Bug 6753

Summary: SQL COPY INTO FROM compressed (bz2,xz,gz) file fails
Product: SQL Reporter: Stefan Manegold <Stefan.Manegold>
Component: allAssignee: SQL devs <bugs-sql>
Status: NEW ---    
Severity: normal    
Priority: Normal    
Version: 11.33.3 (Apr2019)   
Hardware: Other   
OS: Linux   

Description Stefan Manegold cwiconfidential 2019-08-20 13:56:17 CEST
trying to bulk-load from a compressed (bz2,xz,gz) CSV file using

COPY OFFSET 3 INTO "data" FROM '$PWD/data.csv.bz2' DELIMITERS ',','\r\n','' NULL AS '';

fails with

"Failed to import table 'data', incomplete record at end of file"

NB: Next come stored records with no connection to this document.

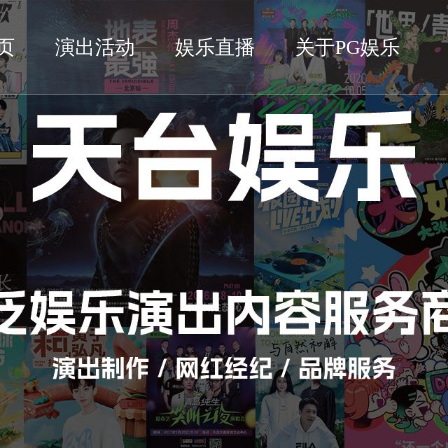
页
演出活动
娱乐直播
关于PG娱乐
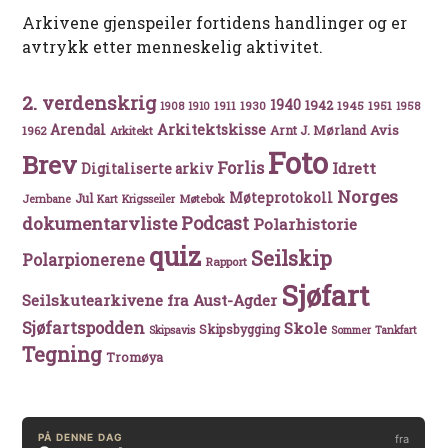
Arkivene gjenspeiler fortidens handlinger og er
avtrykk etter menneskelig aktivitet.
2. verdenskrig
1940
1942
1911
1930
1945
1951
1908
1910
1958
Arkitektskisse
Arendal
Avis
Arnt J. Mørland
1962
Arkitekt
Foto
Brev
Forlis
Idrett
Digitaliserte arkiv
Norges
Møteprotokoll
Jul
Møtebok
Jernbane
Kart
Krigsseiler
Podcast
dokumentarvliste
Polarhistorie
quiz
Seilskip
Polarpionerene
Rapport
Sjøfart
Seilskutearkivene fra Aust-Agder
Sjøfartspodden
Skole
Skipsbygging
Skipsavis
Sommer
Tankfart
Tegning
Tromøya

The problem occurs with Apr2019_release (Apr2019_3), Apr2019_SP1_release (APR2019_7) and the latest head of the Apr2019 branch (changeset ad472c9f29d3).
Comment 1 Stefan Manegold cwiconfidential 2019-08-20 14:03:03 CEST
Please find a test at http://homepages.cwi.nl/~manegold/Bug-6753.tar
Comment 2 Sjoerd Mullender cwiconfidential 2019-08-20 14:15:33 CEST
Try delimiter '\n' instead of '\r\n'.
Comment 3 Stefan Manegold cwiconfidential 2019-08-20 16:13:51 CEST
Thanks!

Indeed, all MonetDB decompression code seems to silently replace '\r\n' (CRLF) by '\n' (LF) during decompression (at least on non-Windows systems, i.e., on systems where '\n' (LF) is the standard end-of-line marker, rather than '\r\n' (CRLF)).

The plain (non-compressed) CSV reader, however, seems to not do such replacement.

Consequently, when loading from CSV files that do contain '\r\n' (CRLF) line-endings,
MonetDB's copy into need to specify
delimiter '\r\n' when loading from a plain (uncompressed) CSV file, and
delimiter   '\n' when loading from a compressed CSV file.

Otherwise,
when using '\r\n' with compressed files, the error reported here occurs, and
when using   '\n' on plain (uncompressed) CSV files, '\r' occurs in the loaded data (provided the last column is a clob/string/varchar/char(-like; i.e., non-numerical) column).

Please take this as an implicit documentation of this current "inconsistency" in the MonetDB code base.